__Source material__
..........

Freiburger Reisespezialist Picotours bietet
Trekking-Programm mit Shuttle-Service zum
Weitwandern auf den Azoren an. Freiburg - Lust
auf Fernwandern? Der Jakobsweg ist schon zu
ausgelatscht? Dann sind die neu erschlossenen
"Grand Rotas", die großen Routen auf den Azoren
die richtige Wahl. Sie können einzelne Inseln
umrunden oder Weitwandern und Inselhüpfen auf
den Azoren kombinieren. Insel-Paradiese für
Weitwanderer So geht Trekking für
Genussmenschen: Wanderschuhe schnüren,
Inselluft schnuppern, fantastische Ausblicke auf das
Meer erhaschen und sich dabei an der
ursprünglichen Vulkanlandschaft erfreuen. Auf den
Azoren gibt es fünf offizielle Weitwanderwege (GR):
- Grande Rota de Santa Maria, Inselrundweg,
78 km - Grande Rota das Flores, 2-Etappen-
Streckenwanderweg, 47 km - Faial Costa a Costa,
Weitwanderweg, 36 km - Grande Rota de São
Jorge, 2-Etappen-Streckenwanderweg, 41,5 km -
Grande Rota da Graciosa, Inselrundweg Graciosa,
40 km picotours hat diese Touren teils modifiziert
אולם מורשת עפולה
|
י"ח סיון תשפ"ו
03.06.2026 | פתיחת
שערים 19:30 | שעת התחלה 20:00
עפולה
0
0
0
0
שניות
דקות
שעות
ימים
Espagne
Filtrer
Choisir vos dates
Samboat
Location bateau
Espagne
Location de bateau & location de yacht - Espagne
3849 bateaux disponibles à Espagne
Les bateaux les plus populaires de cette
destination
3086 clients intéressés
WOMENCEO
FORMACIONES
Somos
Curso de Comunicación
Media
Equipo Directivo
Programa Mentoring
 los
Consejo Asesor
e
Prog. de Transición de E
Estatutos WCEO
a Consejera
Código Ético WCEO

..........

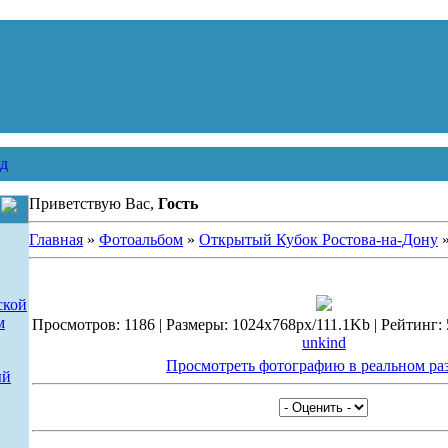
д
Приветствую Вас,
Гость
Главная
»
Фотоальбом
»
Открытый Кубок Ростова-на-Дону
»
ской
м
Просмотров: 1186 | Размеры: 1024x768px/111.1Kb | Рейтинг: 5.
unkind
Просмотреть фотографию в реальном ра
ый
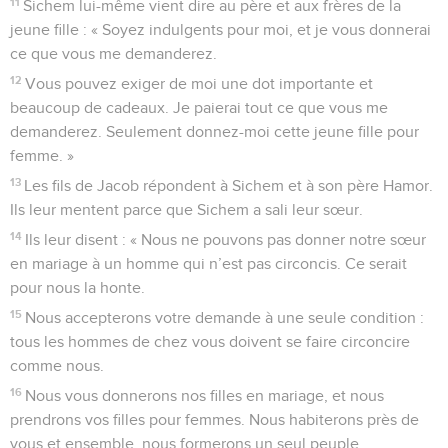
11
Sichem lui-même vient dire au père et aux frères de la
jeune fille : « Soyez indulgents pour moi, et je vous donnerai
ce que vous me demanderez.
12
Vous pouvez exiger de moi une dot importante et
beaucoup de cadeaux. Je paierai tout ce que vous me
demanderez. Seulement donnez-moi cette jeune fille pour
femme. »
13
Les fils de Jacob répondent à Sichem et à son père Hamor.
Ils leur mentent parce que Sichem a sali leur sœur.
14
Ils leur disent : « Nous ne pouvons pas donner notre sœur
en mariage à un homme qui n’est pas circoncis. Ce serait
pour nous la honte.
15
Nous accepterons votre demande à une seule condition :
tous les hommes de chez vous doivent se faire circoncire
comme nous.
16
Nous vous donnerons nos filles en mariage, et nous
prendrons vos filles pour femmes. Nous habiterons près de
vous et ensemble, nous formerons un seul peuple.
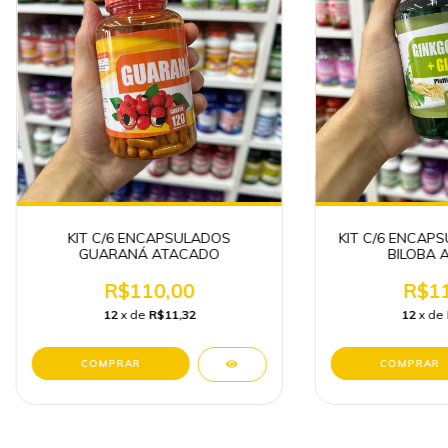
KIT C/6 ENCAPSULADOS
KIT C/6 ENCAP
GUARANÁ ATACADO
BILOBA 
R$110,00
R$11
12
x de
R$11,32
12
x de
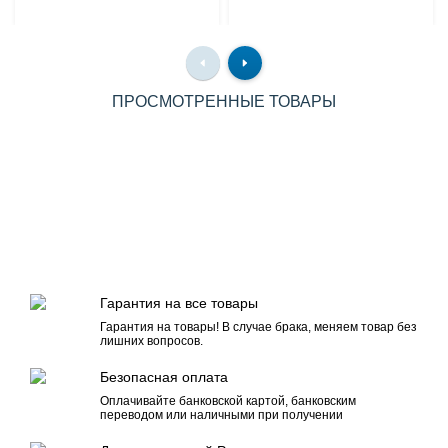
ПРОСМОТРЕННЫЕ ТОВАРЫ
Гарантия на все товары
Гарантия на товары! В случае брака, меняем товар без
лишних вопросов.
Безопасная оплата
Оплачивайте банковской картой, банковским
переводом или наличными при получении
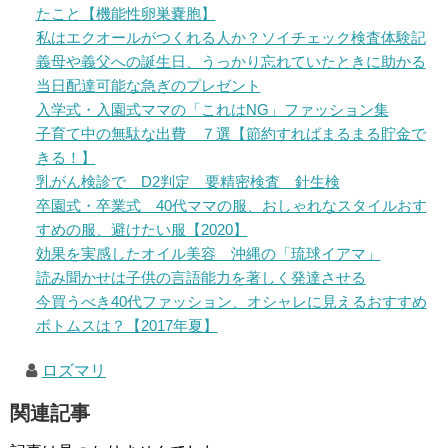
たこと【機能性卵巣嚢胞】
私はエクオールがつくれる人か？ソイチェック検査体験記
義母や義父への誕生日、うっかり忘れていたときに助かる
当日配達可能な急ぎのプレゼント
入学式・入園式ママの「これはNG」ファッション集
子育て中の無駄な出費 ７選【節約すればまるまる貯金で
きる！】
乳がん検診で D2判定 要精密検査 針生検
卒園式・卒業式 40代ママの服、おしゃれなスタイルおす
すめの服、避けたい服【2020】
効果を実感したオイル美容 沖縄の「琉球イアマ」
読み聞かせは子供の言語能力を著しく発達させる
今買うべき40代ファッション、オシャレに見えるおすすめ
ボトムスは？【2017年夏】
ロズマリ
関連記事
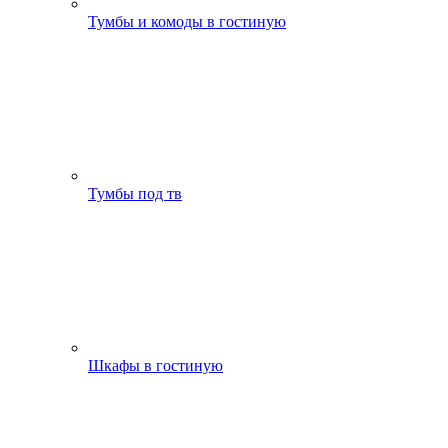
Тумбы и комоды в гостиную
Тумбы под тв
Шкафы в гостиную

..........

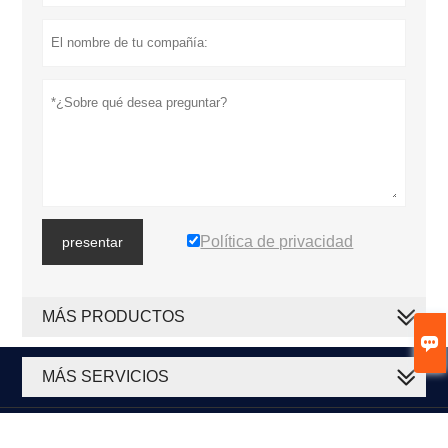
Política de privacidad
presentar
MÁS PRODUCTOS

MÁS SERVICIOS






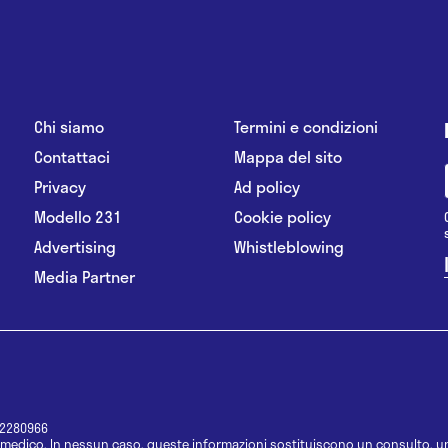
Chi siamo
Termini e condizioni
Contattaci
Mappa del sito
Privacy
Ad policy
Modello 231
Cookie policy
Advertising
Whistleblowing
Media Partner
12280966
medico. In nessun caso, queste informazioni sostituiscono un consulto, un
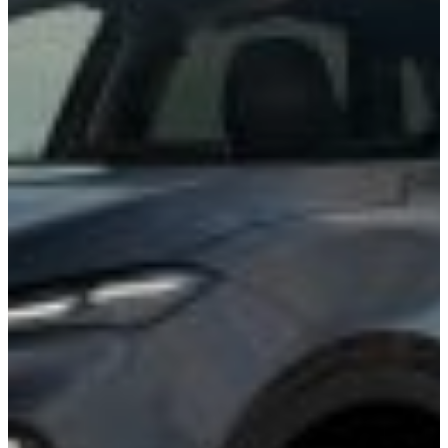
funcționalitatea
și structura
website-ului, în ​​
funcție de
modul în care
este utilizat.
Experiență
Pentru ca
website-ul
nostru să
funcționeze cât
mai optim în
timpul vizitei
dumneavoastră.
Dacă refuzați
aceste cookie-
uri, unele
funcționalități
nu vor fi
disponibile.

..........

__Task requirements__
Report the number of lines in the material above that include the string "père". Nothing else belongs in the answer.

__Exercise solution__
2